Raccoons should run off screaming
Nathalie Karvonen the executive director of the Toronto Wildlife Centre said there’s no evidence that the wildlife population in this city has grown.
“We do get a lot more calls at this time of year,” she said. “That’s because the babies are growing and some of them are as big as the adults and sometimes they’re indistinguishable.”
Karvonen said people assume the population has exploded, but most likely things will change in a few months when the babies are older and the mother kicks them out of her territory.
The Toronto Wildlife Centre gets approximately 30,000 calls a year from people dealing with more than 300 species. Karvonen said this makes them the busiest wildlife hotline in the country.
In fact they have received so many calls from Torontonians seeking help on how to deal with animals in the past 21 years that they have created a 500-page manual to educate other wildlife centres.
Karvonen said many of the concerns that people have can be boiled down to one key issue.
“The animals that people complain about the most are also the animals that a lot of people are feeding,” said Karvonen.
She said the best way to lower the population of wildlife in our city is to cut off their food source, that means not feeding the animals intentionally or unintentionally by giving them access to green bins and dumpsters.
The normal reaction that a raccoon should have to a human is for them to go “run off screaming,” said Karvonen.
Animals can bite
Filici said she learned one important lesson from her raccoon neighbours.
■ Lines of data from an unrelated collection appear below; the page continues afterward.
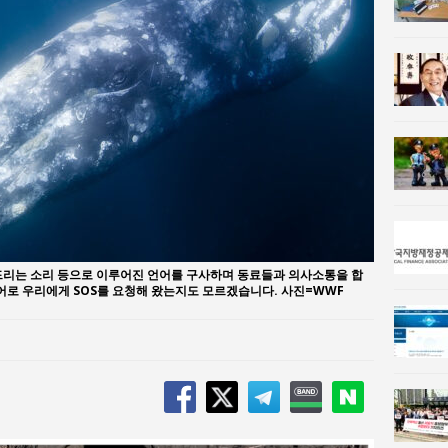
n 사람과사회:
이홍원 작가, 생활문화상품 4종 판매
사람과사회:
통일 지향 2국가론: 한반도 평화의 새로운 길
드리는 소리 등으로 이루어진 언어를 구사하며 동료들과 의사소통을 합
언어로 우리에게 SOS를 요청해 왔는지도 모르겠습니다. 사진=WWF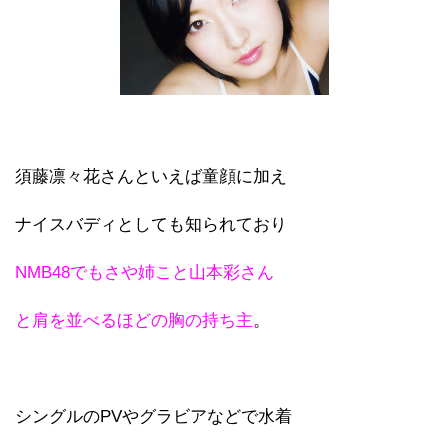
須藤凛々花さんといえば童顔に加え
ナイスバディとしても知られており
NMB48でもさや姉こと山本彩さん
と肩を並べるほどの胸の持ち主
。
シングルのPVやグラビアなどで水着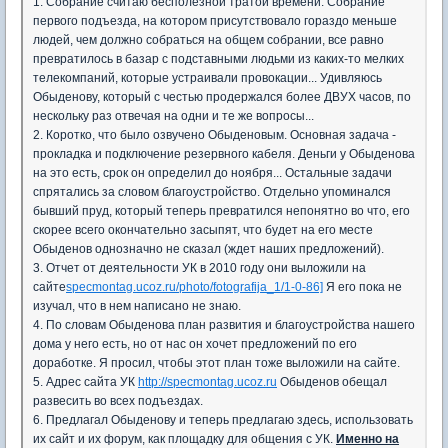
1. Собрание считаю бесполезной тратой времени. Собрание
первого подъезда, на котором присутствовало гораздо меньше
людей, чем должно собраться на общем собрании, все равно
превратилось в базар с подставными людьми из каких-то мелких
телекомпаний, которые устраивали провокации... Удивляюсь
Обыденову, который с честью продержался более ДВУХ часов, по
нескольку раз отвечая на одни и те же вопросы...
2. Коротко, что было озвучено Обыденовым. Основная задача -
прокладка и подключение резервного кабеля. Деньги у Обыденова
на это есть, срок он определил до ноября... Остальные задачи
спрятались за словом благоустройство. Отдельно упоминался
бывший пруд, который теперь превратился непонятно во что, его
скорее всего окончательно засыпят, что будет на его месте
Обыденов однозначно не сказал (ждет наших предложений).
3. Отчет от деятельности УК в 2010 году они выложили на
сайте
specmontag.ucoz.ru/photo/fotografija_1/1-0-86]
Я его пока не
изучал, что в нем написано не знаю.
4. По словам Обыденова план развития и благоустройства нашего
дома у него есть, но от нас он хочет предложений по его
доработке. Я просил, чтобы этот план тоже выложили на сайте.
5. Адрес сайта УК
http://specmontag.ucoz.ru
Обыденов обещал
развесить во всех подъездах.
6. Предлагал Обыденову и теперь предлагаю здесь, использовать
их сайт и их форум, как площадку для общения с УК.
Именно на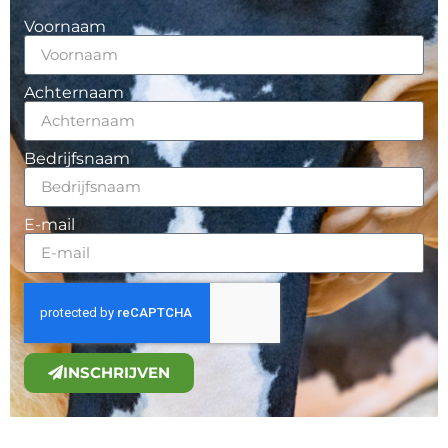
Voornaam
Achternaam
Bedrijfsnaam
E-mail
INSCHRIJVEN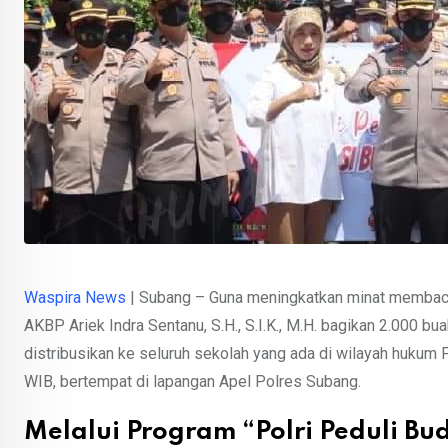
Waspira News
| Subang – Guna meningkatkan minat membaca
AKBP Ariek Indra Sentanu, S.H., S.I.K., M.H. bagikan 2.000 
distribusikan ke seluruh sekolah yang ada di wilayah hukum 
WIB, bertempat di lapangan Apel Polres Subang.
Melalui Program “Polri Peduli Bud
As she got more comfortable with the raccoons she started feeding them from hand. For the most part the animals would come gently and nibble on the food.
“One day I was eating turkey and gave him a piece of white meat. He took it then grabbed my finger with his little hand and bit me," she said.
Filici said she doesn’t think the baby raccoon meant to bite her, “he was trying to get a bit of meat stuck to my finger.”
Nevertheless, she was rushed to the hospital where she got over a dozen injections including a tetanus shot.
“The one I got right where the bite was, that was really painful,” said Filici.
She had to go back to the hospital to get another four injections after that.
Despite the ordeal, she’s still feeding the raccoons. But these days she doesn’t hand feed them. Instead she leaves the cat food out for them to eat on their own.
Tips to preserve wildlife
Karvonen said that many people living in Toronto have little to no experience with nature and wildlife. She encourages anyone in need of help to call organizations like theirs that can offer advice and expertise.
She also offers some basic tips that can help preserve wildlife.
1. Do not relocate an animal
It is illegal to relocate most species in the province. All mammals, reptiles and amphibians — as well as birds that are not migratory, like blue jays and cardinals — fall into this category. She said moving the animals is futile.
2. Address the underlying problems
If one animal was attracted to your home or property that means another one will be along shortly unless you remove the source of attraction, like their food supply.
3. Monitor your cats
Karvonen suggests that all cats should be watched when they are outside, not only to help save wildlife but also because they are themselves in tremendous danger when unsupervised.